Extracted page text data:
•••••

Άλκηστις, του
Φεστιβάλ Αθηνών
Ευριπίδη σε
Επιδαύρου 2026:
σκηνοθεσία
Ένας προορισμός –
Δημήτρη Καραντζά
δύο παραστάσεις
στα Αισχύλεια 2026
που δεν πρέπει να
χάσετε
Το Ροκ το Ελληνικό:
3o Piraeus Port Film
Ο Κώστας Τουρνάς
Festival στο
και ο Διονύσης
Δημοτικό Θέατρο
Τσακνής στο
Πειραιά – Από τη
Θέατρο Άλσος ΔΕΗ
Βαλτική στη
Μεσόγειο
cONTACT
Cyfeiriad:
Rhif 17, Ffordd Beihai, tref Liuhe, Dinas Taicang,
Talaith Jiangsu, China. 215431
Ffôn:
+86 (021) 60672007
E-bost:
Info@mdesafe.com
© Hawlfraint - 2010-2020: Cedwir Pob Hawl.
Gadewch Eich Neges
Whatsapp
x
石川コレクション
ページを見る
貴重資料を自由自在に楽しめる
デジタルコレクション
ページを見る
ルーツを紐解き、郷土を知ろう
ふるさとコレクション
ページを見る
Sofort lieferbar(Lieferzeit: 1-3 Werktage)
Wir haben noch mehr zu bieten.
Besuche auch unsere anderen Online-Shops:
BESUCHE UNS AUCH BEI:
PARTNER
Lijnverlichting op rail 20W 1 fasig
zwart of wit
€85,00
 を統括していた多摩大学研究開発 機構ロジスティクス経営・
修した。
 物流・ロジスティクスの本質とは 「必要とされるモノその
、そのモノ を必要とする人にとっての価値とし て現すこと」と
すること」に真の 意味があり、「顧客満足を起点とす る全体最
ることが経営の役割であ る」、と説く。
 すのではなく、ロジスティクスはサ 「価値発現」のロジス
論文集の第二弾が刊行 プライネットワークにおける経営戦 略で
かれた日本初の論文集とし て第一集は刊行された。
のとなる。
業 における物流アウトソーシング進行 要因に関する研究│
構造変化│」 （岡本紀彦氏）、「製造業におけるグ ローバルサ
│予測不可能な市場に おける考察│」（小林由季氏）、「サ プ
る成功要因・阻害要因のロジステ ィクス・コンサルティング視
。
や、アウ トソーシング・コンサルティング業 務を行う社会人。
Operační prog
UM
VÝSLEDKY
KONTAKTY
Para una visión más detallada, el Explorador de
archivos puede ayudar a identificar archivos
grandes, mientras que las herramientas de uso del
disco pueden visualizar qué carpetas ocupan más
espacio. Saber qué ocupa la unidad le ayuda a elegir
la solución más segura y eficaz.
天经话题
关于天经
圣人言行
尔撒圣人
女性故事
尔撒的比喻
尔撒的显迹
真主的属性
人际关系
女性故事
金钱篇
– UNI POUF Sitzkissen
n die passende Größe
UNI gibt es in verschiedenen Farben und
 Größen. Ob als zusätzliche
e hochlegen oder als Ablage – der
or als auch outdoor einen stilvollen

•••••

Task prompt:
Output the line containing "e hochlegen oder als Ablage – der" together with all later lines of the entries, exactly as written, through the final line.

Task response:
e hochlegen oder als Ablage – der
or als auch outdoor einen stilvollen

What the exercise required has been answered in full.